Plattner Gian-Reto · P-M · Ständerat · Basel-Stadt · Sozialdemokratische Fraktion
Eintreten wird ohne Gegenantrag beschlossen
L'entrée en matière est décidée sans opposition
Bundesgesetz über die Landwirtschaft
Loi fédérale sur l'agriculture
Detailberatung - Examen de détail
Titel und Ingress, Ziff. I Einleitung
Antrag der Kommission
Zustimmung zum Entwurf des Bundesrates
Titre et préambule, ch. I introduction
Proposition de la commission
Adhérer au projet du Conseil fédéral
Angenommen - Adopté
Art. 31
Antrag der Kommission
Abs. 2
....
b. .... Menge in der Verantwortung der ....
c. Gewähr dafür besteht, dass die Branchenorganisationen die Verhältnisse auf Teilmärkten wie dem Biomarkt oder regionalen Märkten berücksichtigen.
Abs. 3, 4
Zustimmung zum Entwurf des Bundesrates
Art. 31
Proposition de la commission
Al. 2
....
b. .... sont garanties sous la responsabilité de l'interprofession;
c. s'il est garanti que l'interprofession tient compte des conditions sur les marchés partiels tels que le marché biologique ou les marchés régionaux.
Al. 3, 4
Adhérer au projet du Conseil fédéral
Angenommen - Adopté
Ziff. II
Antrag der Kommission
Abs. 1
Dieses Gesetz wird nach Artikel 165 Absatz 1 der Bundesverfassung als dringlich erklärt und untersteht nach Artikel 141 Absatz 1 Buchstabe b der Bundesverfassung dem fakultativen Referendum.
Abs. 2
Es tritt am 1. Januar 2003 in Kraft und gilt bis zum Inkrafttreten der Änderung von Artikel 31 des Landwirtschaftsgesetzes, die der Bundesrat als Ergänzung zur Botschaft vom 29. Mai 2002 zur Weiterentwicklung der Agrarpolitik der Bundesversammlung unterbreitet hat, längstens aber bis zum 31. Dezember 2005.
Abs. 3
Artikel 31 Absatz 4 tritt am 31. Dezember 2003 ausser Kraft.
Ch. II
Proposition de la commission
Al. 1
La présente modification est déclarée urgente conformément à l'article 165 alinéa 1er de la constitution. Elle est sujette au référendum en vertu de l'article 141 alinéa 1er lettre b de la constitution.
Al. 2
Elle entre en vigueur le 1er janvier 2003 et reste applicable jusqu'à l'entrée en vigueur de la modification de l'article 31 de la loi sur l'agriculture que le Conseil fédéral a présentée en tant que complément au message du 29 mai 2002 concernant l'évolution future de la politique agricole, mais au plus tard jusqu'au 31 décembre 2005.
Al. 3
L'article 31 alinéa 4 perdra sa validité le 31 décembre 2003.

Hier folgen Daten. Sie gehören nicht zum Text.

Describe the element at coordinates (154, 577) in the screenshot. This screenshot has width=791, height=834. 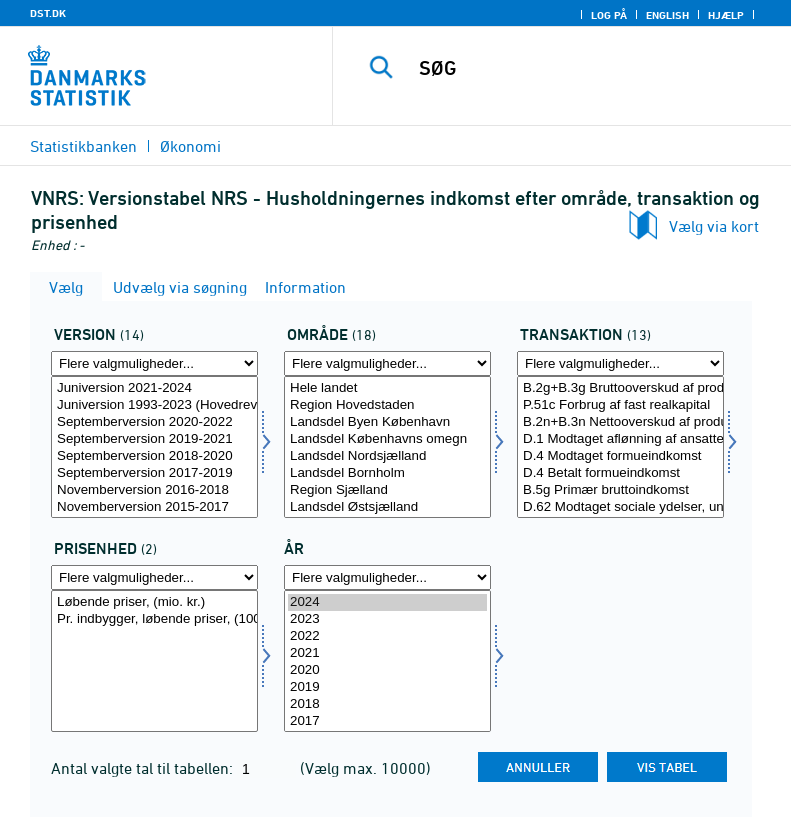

Präsident (Plattner Gian-Reto, Präsident): Die Dringlichkeitsklausel wird von der Gesamtabstimmung vorläufig ausgenommen. Sie wird nach der Behandlung im Nationalrat beschlossen werden.
Angenommen - Adopté
Gesamtabstimmung - Vote sur l'ensemble
Für Annahme des Entwurfes .... 32 Stimmen
(Einstimmigkeit)
Präsident (Plattner Gian-Reto, Präsident): Ich bin froh, dass nicht schon meine erste Sitzung mit einer Zeitüberschreitung beendet worden ist. Ich hoffe, Sie verstehen das auch so, dass ich weiterhin versuchen werde, kurze, konzise, kluge und konziliante Sitzungen durchzuführen.